What is required :: Print each entry in full, word for word, with no pictures in the result.

Page images and extracted text
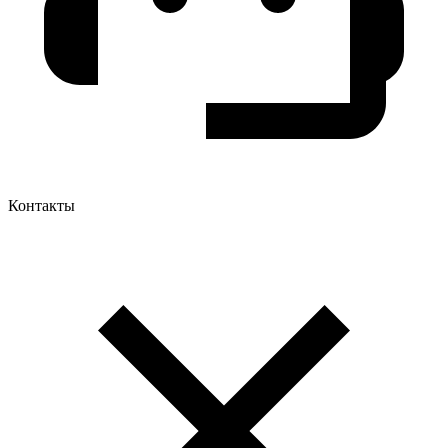
Контакты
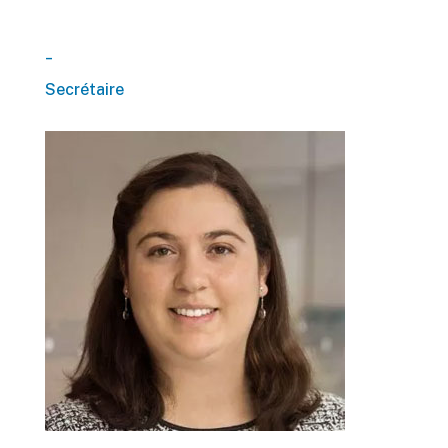
_
Secrétaire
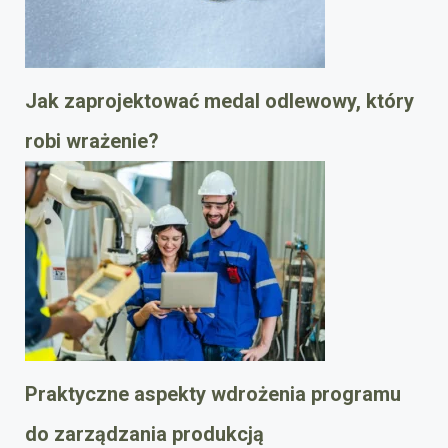
Jak zaprojektować medal odlewowy, który
robi wrażenie?
Praktyczne aspekty wdrożenia programu
do zarządzania produkcją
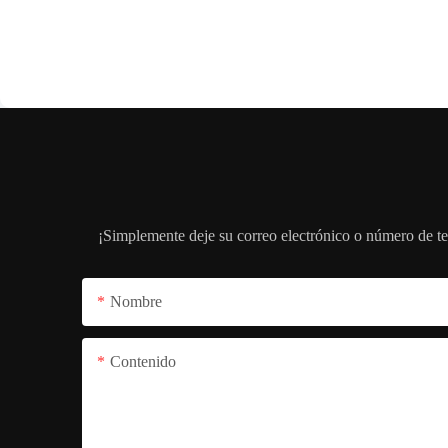
¡Simplemente deje su correo electrónico o número de te
Nombre
Contenido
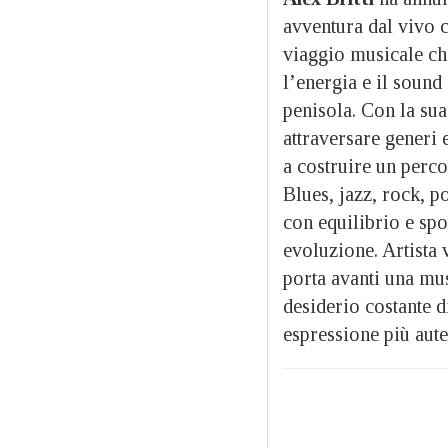
avventura dal vivo
viaggio musicale che
l’energia e il sound 
penisola. Con la sua
attraversare generi 
a costruire un perc
Blues, jazz, rock, p
con equilibrio e spo
evoluzione. Artista 
porta avanti una mus
desiderio costante d
espressione più aute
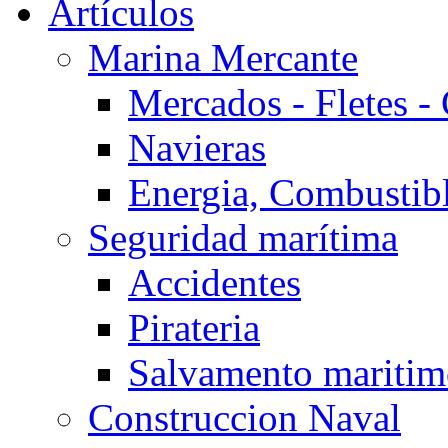
Artículos
Marina Mercante
Mercados - Fletes -
Navieras
Energia, Combustib
Seguridad marítima
Accidentes
Pirateria
Salvamento mariti
Construccion Naval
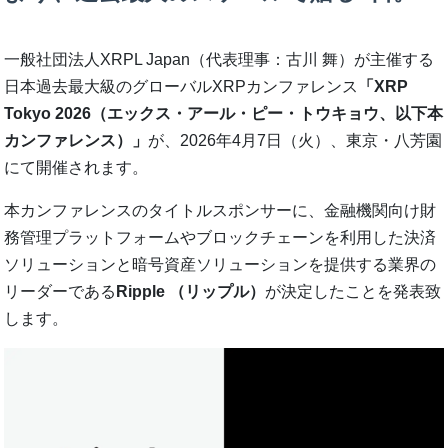
一般社団法人XRPL Japan（代表理事：古川 舞）が主催する
日本過去最大級のグローバルXRPカンファレンス
「XRP
Tokyo 2026（エックス・アール・ピー・トウキョウ、以下本
カンファレンス）」
が、2026年4月7日（火）、東京・八芳園
にて開催されます。
本カンファレンスのタイトルスポンサーに、金融機関向け財
務管理プラットフォームやブロックチェーンを利用した決済
ソリューションと暗号資産ソリューションを提供する業界の
リーダーである
Ripple （リップル）
が決定したことを発表致
します。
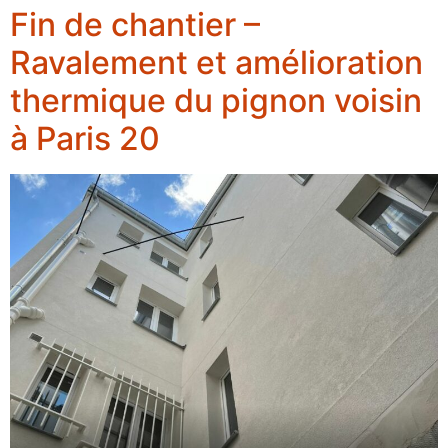
Fin de chantier –
Ravalement et amélioration
thermique du pignon voisin
à Paris 20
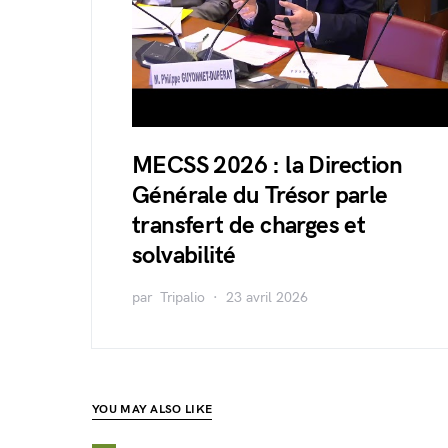
MECSS 2026 : la Direction
Générale du Trésor parle
transfert de charges et
solvabilité
par
Tripalio
23 avril 2026
YOU MAY ALSO LIKE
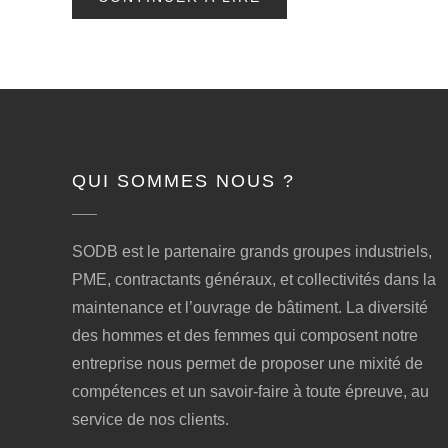
QUI SOMMES NOUS ?
SODB est le partenaire grands groupes industriels,
PME, contractants généraux, et collectivités dans la
maintenance et l’ouvrage de bâtiment. La diversité
des hommes et des femmes qui composent notre
entreprise nous permet de proposer une mixité de
compétences et un savoir-faire à toute épreuve, au
service de nos clients.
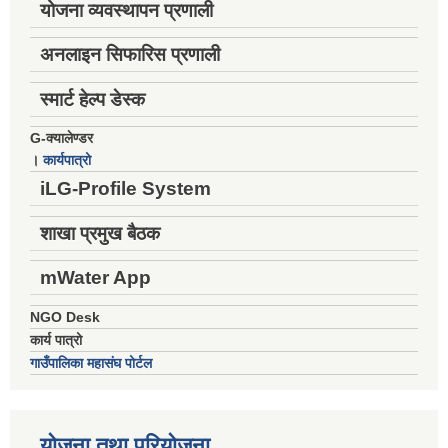
योजना व्यवस्थापन प्रणाली
अनलाइन सिफारिस प्रणाली
स्मार्ट हेल्प डेस्क
G-क्यालेण्डर
।
कार्यपात्रो
iLG-Profile System
शाखा प्रमुख बैठक
mWater App
NGO Desk
कार्य पात्रो
गाउँपालिका महासंघ पोर्टल
योजना तथा परियोजना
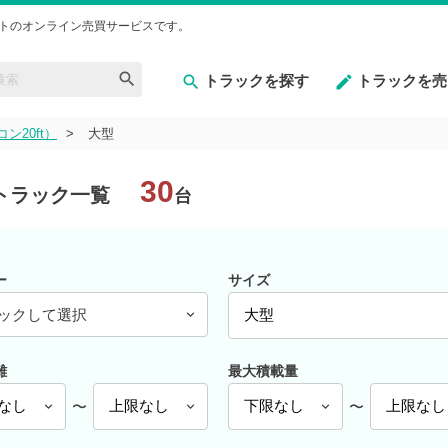
トのオンライン売買サービスです。
トラックを探す
トラックを売
ン20ft）
大型
30
古トラック一覧
台
ー
サイズ
ックして選択
離
最大積載量
〜
〜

Exercise output ::
Контакты
_
Secrétaire
Jak zaprojektować medal odlewowy, który
robi wrażenie?
Praktyczne aspekty wdrożenia programu
do zarządzania produkcją
¡Simplemente deje su correo electrónico o número de te
Nombre
Contenido
avventura dal vivo
viaggio musicale che
l’energia e il sound 
penisola. Con la sua
attraversare generi 
a costruire un perc
Blues, jazz, rock, p
con equilibrio e spo
evoluzione. Artista 
porta avanti una mus
desiderio costante d
espressione più aute
Artículos
Marina Mercante
Mercados - Fletes -
Navieras
Energia, Combustib
Seguridad marítima
Accidentes
Pirateria
Salvamento mariti
Construccion Naval
一般社団法人XRPL Japan（代表理事：古川 舞）が主催する
日本過去最大級のグローバルXRPカンファレンス
「XRP
Tokyo 2026（エックス・アール・ピー・トウキョウ、以下本
カンファレンス）」
が、2026年4月7日（火）、東京・八芳園
にて開催されます。
本カンファレンスのタイトルスポンサーに、金融機関向け財
務管理プラットフォームやブロックチェーンを利用した決済
ソリューションと暗号資産ソリューションを提供する業界の
リーダーである
Ripple （リップル）
が決定したことを発表致
します。
Fin de chantier –
Ravalement et amélioration
thermique du pignon voisin
à Paris 20
MECSS 2026 : la Direction
Générale du Trésor parle
transfert de charges et
solvabilité
par
Tripalio
23 avril 2026
YOU MAY ALSO LIKE
QUI SOMMES NOUS ?
SODB est le partenaire grands groupes industriels,
PME, contractants généraux, et collectivités dans la
maintenance et l’ouvrage de bâtiment. La diversité
des hommes et des femmes qui composent notre
entreprise nous permet de proposer une mixité de
compétences et un savoir-faire à toute épreuve, au
service de nos clients.
योजना व्यवस्थापन प्रणाली
अनलाइन सिफारिस प्रणाली
स्मार्ट हेल्प डेस्क
G-क्यालेण्डर
।
कार्यपात्रो
iLG-Profile System
शाखा प्रमुख बैठक
mWater App
NGO Desk
कार्य पात्रो
गाउँपालिका महासंघ पोर्टल
योजना तथा परियोजना
トのオンライン売買サービスです。
トラックを探す
トラックを売
ン20ft）
大型
30
古トラック一覧
台
ー
サイズ
ックして選択
離
最大積載量
〜
〜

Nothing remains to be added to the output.